(Saved data entries)
=== Begin Enclosure ===
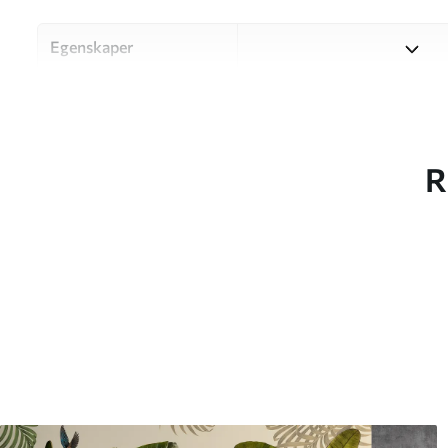
Egenskaper
Material
Välj mellan tre högkvalitati
och budgetar. Mer informati
kundanpassningsprocessen.
R
Författaren
UWALLS
Artikelnummer
w05657
Efterbehandling
Halvmatt.
Produktion
Bilden skrivs ut i den storle
med en bredd på upp till 50 
Dessutom
Du kan lägga till ett lackski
=== End Enclosure ===
WORK INSTRUCTIONS — A single number is expected: how many lines in the entries contain "till".

PROBLEM SOLUTION — 2